“You can not get divorced in a day”: Gold Coast Law Firm calls out misleading message

FAMILY lawyers offering catchy gimmicks such as ‘divorce in a day’ or ‘divorce hotels’ may be creating unrealistic expectations and long-term problems among separating couples, according to a Gold Coast law firm.

Accredited Family Law Specialist Cassandra Pullos, of Pullos Lawyers, says the ‘divorce in a day’ concept, which has drawn recent media focus, sends the wrong message to separating couples.

“It suggests a quick fix remedy. Divorce your partner and move on, all in a day. Out with the old and in with the new – simple consumerist rhetoric that pays no regard or respect for the complexity of human relationships,” she said.

“The reality is a lot more complex than that and to suggest otherwise is not only a gimmick but dangerously misleading.”

Ms Pullos said various family lawyers here and interstate were promoting ‘quick fix’, cheaper divorce processes which generally focused only on “getting a divorce” as if it were the same thing as “getting a burger”.

“You can’t get ‘divorced in a day’ in this country,” she said.

“To suggest otherwise to people unfamiliar with the law is misleading. You have to be separated for a minimum of 12 months to ‘get a divorce’.

“You can certainly sign the necessary paperwork the day after the 12 months expires – you will then be divorced on a final basis about four months later, after the Court has reviewed your application and satisfied itself of the factors required in the Family Law Act and after a final “cooling off” period of one month.

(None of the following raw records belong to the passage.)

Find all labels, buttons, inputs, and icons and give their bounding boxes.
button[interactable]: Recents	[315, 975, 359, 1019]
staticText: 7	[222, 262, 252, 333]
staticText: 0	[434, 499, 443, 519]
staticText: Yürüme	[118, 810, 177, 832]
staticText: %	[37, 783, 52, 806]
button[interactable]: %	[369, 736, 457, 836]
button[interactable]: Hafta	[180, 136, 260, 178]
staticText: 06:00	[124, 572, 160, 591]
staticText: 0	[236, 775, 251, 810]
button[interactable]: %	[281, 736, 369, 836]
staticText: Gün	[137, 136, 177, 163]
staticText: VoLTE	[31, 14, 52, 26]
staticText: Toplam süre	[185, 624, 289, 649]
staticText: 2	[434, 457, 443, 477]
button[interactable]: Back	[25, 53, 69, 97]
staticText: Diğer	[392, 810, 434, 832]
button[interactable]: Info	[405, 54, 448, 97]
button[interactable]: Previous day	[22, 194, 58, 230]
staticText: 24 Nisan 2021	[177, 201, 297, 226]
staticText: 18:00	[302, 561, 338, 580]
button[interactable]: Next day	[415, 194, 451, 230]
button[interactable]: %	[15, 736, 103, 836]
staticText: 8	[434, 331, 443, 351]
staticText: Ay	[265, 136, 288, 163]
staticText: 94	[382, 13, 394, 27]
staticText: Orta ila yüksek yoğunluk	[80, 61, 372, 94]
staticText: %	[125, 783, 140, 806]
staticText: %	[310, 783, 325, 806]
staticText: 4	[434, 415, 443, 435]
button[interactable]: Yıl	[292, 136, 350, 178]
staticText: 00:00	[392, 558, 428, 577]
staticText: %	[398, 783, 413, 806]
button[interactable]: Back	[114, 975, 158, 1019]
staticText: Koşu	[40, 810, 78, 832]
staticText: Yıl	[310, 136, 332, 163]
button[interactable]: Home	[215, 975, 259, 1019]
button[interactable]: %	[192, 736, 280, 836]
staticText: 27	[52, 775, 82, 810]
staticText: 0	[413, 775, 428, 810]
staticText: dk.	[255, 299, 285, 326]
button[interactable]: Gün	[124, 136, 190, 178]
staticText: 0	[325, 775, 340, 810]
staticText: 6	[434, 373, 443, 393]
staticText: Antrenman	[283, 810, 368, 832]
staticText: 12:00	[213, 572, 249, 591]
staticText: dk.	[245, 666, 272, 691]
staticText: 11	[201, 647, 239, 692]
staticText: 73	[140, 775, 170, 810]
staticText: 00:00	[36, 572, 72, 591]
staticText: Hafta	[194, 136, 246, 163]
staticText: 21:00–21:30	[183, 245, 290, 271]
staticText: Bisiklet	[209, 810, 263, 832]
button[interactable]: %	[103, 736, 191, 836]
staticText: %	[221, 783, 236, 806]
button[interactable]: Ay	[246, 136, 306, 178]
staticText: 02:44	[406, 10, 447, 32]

“That has been the law in Australia since 1975 – and it hasn’t changed.

“As for the untangling of the practicalities of a relationship, such as the dividing up of property, superannuation and financial investments, arrangements for any children and so on- these are life decisions that are never made in a day, at least not without the risk of later regret for hasty decisions made for emotional reasons and without proper advice.

“Similarly the idea of a ‘divorce hotel’ where a couple check-in for a weekend and thrash out an agreement and ‘divorce’, all pre-supposes the two people are already in agreement on all matters.

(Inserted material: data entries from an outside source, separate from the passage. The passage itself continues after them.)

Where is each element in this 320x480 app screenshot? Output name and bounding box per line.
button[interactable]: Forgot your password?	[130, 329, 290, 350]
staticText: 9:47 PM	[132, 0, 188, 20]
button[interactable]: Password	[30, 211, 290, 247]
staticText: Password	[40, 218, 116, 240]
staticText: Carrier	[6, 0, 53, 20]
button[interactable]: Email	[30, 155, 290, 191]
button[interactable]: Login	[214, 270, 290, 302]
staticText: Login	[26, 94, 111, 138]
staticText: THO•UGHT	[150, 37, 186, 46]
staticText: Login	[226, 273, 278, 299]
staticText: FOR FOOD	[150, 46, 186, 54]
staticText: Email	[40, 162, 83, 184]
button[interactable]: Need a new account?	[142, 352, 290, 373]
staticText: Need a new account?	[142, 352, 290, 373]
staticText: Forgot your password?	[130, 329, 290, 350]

“This marketing concept has been around for some years and used in other countries,” she said.

Cassandra Pullos PHOTO: Supplied

Ms Pullos said the allure of a fast decision and settlement within a day may appeal to those seeking the quick fix solution but the process of separation and divorce was far more complex and needed to be thought through to prevent complications later on.

“A divorce involves a process of grief and loss,” she added. “The key throughout is to make informed decisions. You can’t rush to a decision then have second thoughts six months after the documents are signed.”

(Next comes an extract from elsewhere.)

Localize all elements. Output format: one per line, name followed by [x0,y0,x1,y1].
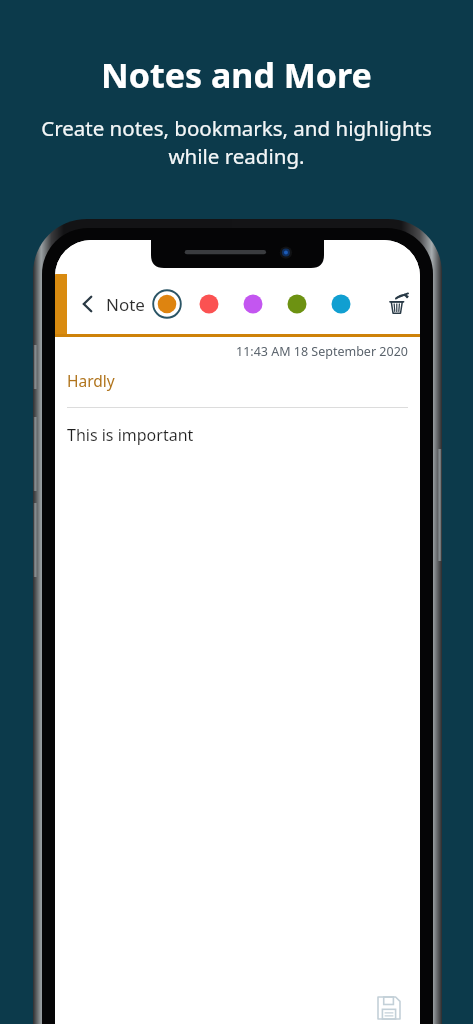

“A divorce means you are making decisions that could be irreversible and certainly will have lifelong consequences for you, your ex-partner and your children.

“You don’t generally make a decision in a single day to get married or commit to a life together. It takes time to develop a relationship with your partner leading to that commitment.

“If the relationship breaks down it also takes time to process the emotion on a personal level so that you can make wise and informed decisions on a legal level about your children and your finances into the future.

“Those decisions have to last a lifetime. When do you ever make lifetime decisions in a day?

“My 32 years of experience in working with couples going through the life transition of relationship breakdown tells me loudly and clearly that couples want, generally, to be able to separate in a way that is future and child focused with appropriately qualified and experienced professionals to help them make wise decisions that will support their new life as a separated family.

“That takes time, and the seeking of wise counsel from trusted advisors in law, finance, children’s needs, communication and emotional and psychological health.

“Much as we would all like to take a magical pill to make us happier, thinner, wealthier, sexier or separated – the quick fix simply does not exist.

“Separating couples do want alternatives to a big, long, expensive, nasty Court battle in which, usually, neither side ‘wins’.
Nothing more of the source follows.